• Exercise aim:
Leaving out all pictures, transcribe exactly the lines between the line with "and Broadband Options?" and the last line of the records below, both included.

(Exercise materials Opens)

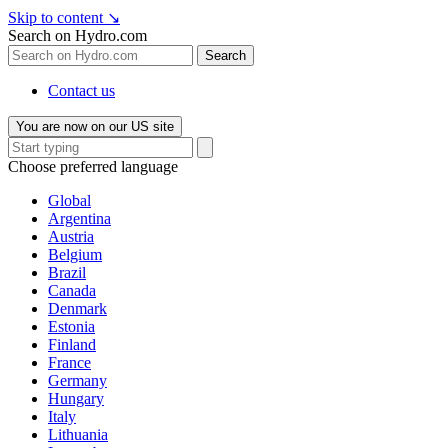
Skip to content
↘
Search on Hydro.com
Search
Contact us
You are now on our US site
Choose preferred language
Global
Argentina
Austria
Belgium
Brazil
Canada
Denmark
Estonia
Finland
France
Germany
Hungary
Italy
Lithuania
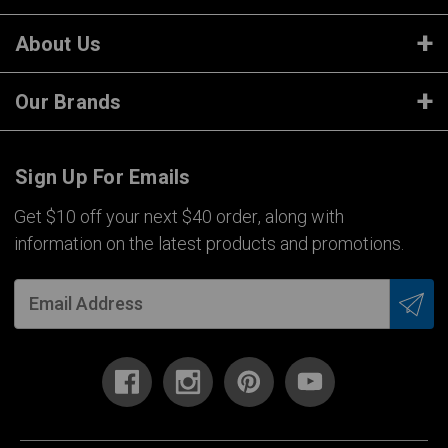
About Us
Our Brands
Sign Up For Emails
Get $10 off your next $40 order, along with
information on the latest products and promotions.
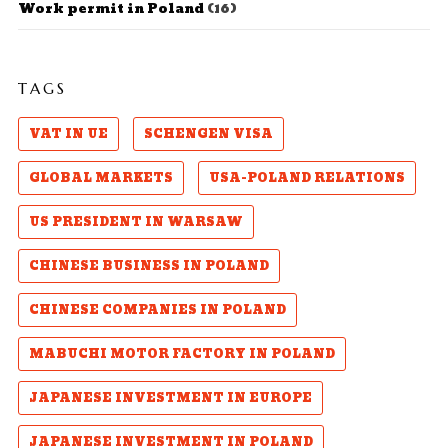
Work permit in Poland
(16)
TAGS
VAT IN UE
SCHENGEN VISA
GLOBAL MARKETS
USA-POLAND RELATIONS
US PRESIDENT IN WARSAW
CHINESE BUSINESS IN POLAND
CHINESE COMPANIES IN POLAND
MABUCHI MOTOR FACTORY IN POLAND
JAPANESE INVESTMENT IN EUROPE
JAPANESE INVESTMENT IN POLAND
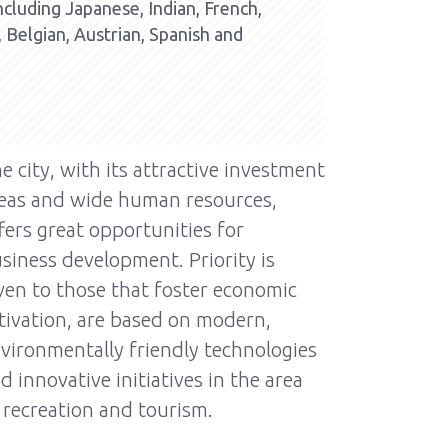
including Japanese, Indian, French,
, Belgian, Austrian, Spanish and
e city, with its attractive investment
eas and wide human resources,
fers great opportunities for
siness development. Priority is
ven to those that foster economic
tivation, are based on modern,
vironmentally friendly technologies
d innovative initiatives in the area
 recreation and tourism.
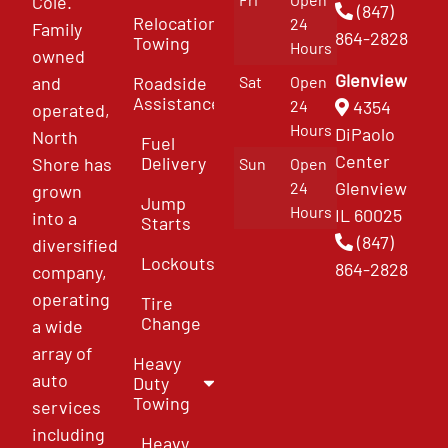
Cole.
(847)
Relocation
24
Family
864-2828
Towing
Hours
owned
Glenview
and
Roadside
Sat
Open
Assistance
4354
24
operated,
Hours
DiPaolo
North
Fuel
Center
Delivery
Shore has
Sun
Open
Glenview
24
grown
Jump
Hours
IL 60025
into a
Starts
(847)
diversified
Lockouts
864-2828
company,
operating
Tire
Change
a wide
array of
Heavy
auto
Duty
Towing
services
including
Heavy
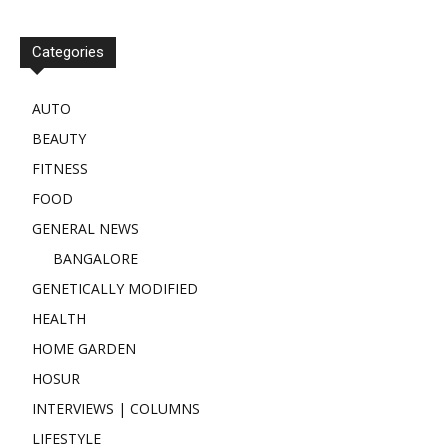
Categories
AUTO
BEAUTY
FITNESS
FOOD
GENERAL NEWS
BANGALORE
GENETICALLY MODIFIED
HEALTH
HOME GARDEN
HOSUR
INTERVIEWS | COLUMNS
LIFESTYLE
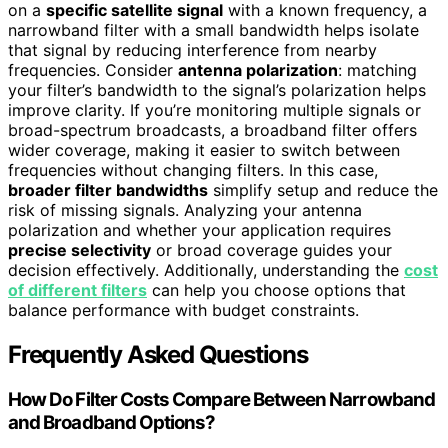
on a
specific satellite signal
with a known frequency, a
narrowband filter with a small bandwidth helps isolate
that signal by reducing interference from nearby
frequencies. Consider
antenna polarization
: matching
your filter’s bandwidth to the signal’s polarization helps
improve clarity. If you’re monitoring multiple signals or
broad-spectrum broadcasts, a broadband filter offers
wider coverage, making it easier to switch between
frequencies without changing filters. In this case,
broader filter bandwidths
simplify setup and reduce the
risk of missing signals. Analyzing your antenna
polarization and whether your application requires
precise selectivity
or broad coverage guides your
decision effectively. Additionally, understanding the
cost
of different filters
can help you choose options that
balance performance with budget constraints.
Frequently Asked Questions
How Do Filter Costs Compare Between Narrowband
and Broadband Options?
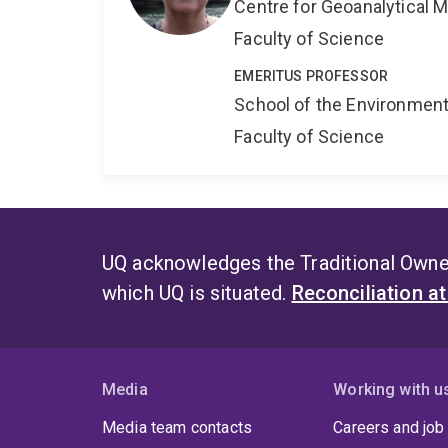
Centre for Geoanalytical
Faculty of Science
EMERITUS PROFESSOR
School of the Environmen
Faculty of Science
UQ acknowledges the Traditional Owner
which UQ is situated.
Reconciliation a
Media
Working with u
Media team contacts
Careers and job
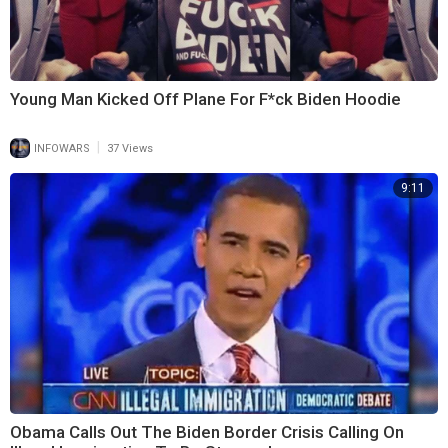
Young Man Kicked Off Plane For F*ck Biden Hoodie
|
INFOWARS
37 Views
9:11
Obama Calls Out The Biden Border Crisis Calling On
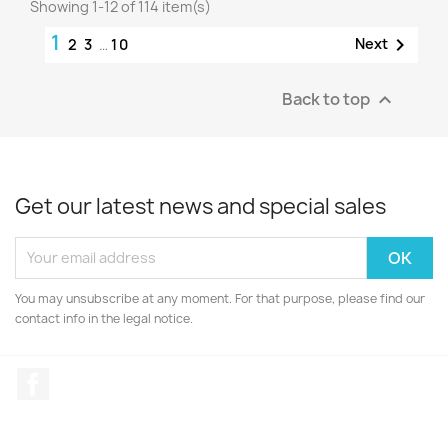
Showing 1-12 of 114 item(s)
1

Next
2
3
…
10
Back to top

Get our latest news and special sales
You may unsubscribe at any moment. For that purpose, please find our
contact info in the legal notice.
Facebook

(Exercise materials Closes)

• Response to the task:
and Broadband Options?
Centre for Geoanalytical
Faculty of Science
EMERITUS PROFESSOR
School of the Environmen
Faculty of Science
UQ acknowledges the Traditional Owner
which UQ is situated.
Reconciliation a
Media
Working with u
Media team contacts
Careers and job
Young Man Kicked Off Plane For F*ck Biden Hoodie
|
INFOWARS
37 Views
9:11
Obama Calls Out The Biden Border Crisis Calling On
Showing 1-12 of 114 item(s)
1

Next
2
3
…
10
Back to top

Get our latest news and special sales
You may unsubscribe at any moment. For that purpose, please find our
contact info in the legal notice.
Facebook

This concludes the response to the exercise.